Moreira realçou a "legitimidade" das forças políticas que votaram contra, mas o assunto seguirá agora para discussão, tal como o previsto, em Assembleia Municipal.
"Do nosso ponto de vista, este processo foi muito mais virtuoso do que os outros, porque não foi por decreto-lei. Permitiu negociar e tem uma mapeamento dos centros de saúde que queremos", concluiu.
BE: "Contrato inclui uma adenda, com a qual não estamos de acordo"
O vereador do BE, Sérgio Aires, quis dar nota de que considera que esta é a transferência de competências "mais delicada de todas". Ainda assim, destacou a forma como este processo foi conduzido, "diferente dos outros", havendo capacidade de negociação diretamente com o ministro da Saúde, Manuel Pizarro, "coisa que não aconteceu nos outros processos".
Por isso mesmo, sublinhou, "agora está a fazer-se bem o que se fez mal antes".
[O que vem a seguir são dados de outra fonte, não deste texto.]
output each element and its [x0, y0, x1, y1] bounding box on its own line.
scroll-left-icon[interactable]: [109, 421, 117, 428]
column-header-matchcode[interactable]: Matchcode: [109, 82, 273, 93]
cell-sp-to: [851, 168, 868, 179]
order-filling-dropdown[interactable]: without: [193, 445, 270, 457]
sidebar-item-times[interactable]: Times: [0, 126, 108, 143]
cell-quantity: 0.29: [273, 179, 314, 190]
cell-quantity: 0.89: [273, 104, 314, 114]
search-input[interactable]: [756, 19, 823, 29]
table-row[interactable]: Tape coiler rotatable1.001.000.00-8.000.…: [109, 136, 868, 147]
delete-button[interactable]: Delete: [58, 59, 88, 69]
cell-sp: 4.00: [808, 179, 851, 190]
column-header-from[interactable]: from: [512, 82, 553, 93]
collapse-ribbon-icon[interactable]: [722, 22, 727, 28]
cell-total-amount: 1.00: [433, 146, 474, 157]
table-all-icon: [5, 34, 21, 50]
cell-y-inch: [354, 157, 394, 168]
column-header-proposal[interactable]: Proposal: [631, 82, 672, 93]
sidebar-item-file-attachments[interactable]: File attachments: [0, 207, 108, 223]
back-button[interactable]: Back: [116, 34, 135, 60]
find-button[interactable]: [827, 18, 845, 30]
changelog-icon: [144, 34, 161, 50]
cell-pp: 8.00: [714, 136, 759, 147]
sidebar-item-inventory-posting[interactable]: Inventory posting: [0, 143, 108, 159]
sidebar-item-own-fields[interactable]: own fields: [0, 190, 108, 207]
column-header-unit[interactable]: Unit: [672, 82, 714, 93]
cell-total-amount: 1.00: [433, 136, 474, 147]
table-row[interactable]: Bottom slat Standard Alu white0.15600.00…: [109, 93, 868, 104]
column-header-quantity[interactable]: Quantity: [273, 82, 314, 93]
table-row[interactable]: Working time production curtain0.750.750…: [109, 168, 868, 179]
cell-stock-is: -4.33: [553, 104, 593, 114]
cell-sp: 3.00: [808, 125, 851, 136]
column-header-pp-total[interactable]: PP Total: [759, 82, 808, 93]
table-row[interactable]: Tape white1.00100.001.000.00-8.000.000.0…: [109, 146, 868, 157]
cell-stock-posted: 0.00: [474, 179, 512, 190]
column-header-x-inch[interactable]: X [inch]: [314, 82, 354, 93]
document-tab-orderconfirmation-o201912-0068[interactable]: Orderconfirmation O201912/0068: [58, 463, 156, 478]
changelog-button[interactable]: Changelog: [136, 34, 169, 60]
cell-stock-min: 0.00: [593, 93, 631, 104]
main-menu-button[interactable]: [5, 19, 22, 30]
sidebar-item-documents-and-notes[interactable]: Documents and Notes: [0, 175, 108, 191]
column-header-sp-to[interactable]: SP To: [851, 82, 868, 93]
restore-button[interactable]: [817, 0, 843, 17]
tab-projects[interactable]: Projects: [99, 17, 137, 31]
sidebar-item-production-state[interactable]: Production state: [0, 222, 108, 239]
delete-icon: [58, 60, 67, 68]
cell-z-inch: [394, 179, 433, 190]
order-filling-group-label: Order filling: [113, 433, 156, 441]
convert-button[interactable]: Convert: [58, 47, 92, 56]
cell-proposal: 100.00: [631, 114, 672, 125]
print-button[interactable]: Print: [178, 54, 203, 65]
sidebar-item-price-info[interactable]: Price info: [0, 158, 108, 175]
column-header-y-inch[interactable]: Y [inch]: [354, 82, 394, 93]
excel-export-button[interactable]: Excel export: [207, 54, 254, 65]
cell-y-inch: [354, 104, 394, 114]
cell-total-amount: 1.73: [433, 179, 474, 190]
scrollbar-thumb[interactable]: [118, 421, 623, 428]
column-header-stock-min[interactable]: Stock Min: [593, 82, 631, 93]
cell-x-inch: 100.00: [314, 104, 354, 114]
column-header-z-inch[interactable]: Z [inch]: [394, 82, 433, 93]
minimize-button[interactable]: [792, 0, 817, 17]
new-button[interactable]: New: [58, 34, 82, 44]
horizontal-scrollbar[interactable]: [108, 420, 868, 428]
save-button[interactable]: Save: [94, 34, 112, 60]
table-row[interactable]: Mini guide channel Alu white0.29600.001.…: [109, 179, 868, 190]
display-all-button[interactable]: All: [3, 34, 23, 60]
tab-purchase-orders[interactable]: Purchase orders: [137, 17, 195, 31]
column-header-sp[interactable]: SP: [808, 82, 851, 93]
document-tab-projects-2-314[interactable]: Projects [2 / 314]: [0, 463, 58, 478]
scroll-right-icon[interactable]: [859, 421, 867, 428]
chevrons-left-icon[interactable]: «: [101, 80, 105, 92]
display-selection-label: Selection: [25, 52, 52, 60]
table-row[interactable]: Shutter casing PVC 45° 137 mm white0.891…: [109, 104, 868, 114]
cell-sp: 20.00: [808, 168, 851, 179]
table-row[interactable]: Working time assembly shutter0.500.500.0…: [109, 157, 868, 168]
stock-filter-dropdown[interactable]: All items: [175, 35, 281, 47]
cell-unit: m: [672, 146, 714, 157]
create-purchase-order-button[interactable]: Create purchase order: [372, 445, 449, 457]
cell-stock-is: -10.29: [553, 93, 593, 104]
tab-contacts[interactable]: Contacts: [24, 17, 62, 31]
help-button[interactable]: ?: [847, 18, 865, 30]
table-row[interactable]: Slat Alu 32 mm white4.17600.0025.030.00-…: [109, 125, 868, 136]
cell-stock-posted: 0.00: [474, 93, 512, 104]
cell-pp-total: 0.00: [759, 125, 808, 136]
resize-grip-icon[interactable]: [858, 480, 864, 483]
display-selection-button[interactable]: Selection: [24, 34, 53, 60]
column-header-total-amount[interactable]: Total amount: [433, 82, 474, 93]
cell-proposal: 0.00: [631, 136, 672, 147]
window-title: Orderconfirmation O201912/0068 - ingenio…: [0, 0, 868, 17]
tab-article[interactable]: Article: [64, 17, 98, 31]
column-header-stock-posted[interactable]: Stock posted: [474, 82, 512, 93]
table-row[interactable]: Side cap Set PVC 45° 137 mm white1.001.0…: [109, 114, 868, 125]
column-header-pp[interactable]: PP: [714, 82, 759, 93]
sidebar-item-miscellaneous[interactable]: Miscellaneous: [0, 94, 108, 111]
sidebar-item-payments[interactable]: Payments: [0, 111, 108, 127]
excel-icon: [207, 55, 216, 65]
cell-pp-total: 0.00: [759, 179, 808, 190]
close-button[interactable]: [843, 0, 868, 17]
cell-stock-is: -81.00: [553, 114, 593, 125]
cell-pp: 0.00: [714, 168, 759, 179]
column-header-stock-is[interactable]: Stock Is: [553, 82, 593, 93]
"O voto foi para enviar isto para a Assembleia Municipal, ao que naturalmente, nunca nos opomos. Acontece que isto inclui um contrato e inclui uma adenda. E nessa adenda, com a qual não estamos de acordo", justificou o vereador, adiantando ter exposto "algumas dúvidas" ao presidente da Câmara do Porto.
"Acho complexo que se garanta tanta certeza e segurança, porque para já só está tudo certo até 2024. Em 2025, até o processo de negociação pode ser diferente porque pode estar outro ministro e resolver que não quer negociar coisa nenhuma", perspetiva Sérgio Aires. "Estamos a falar de coisas tão sérias que me parece que deixar isto no registo de aleatoriedade ou de boa vontade de ministros ou secretários de Estado, é bastante perigoso. Portanto, votamos contra", reiterou.
CDU: "Há uma área de nevoeiro muito forte"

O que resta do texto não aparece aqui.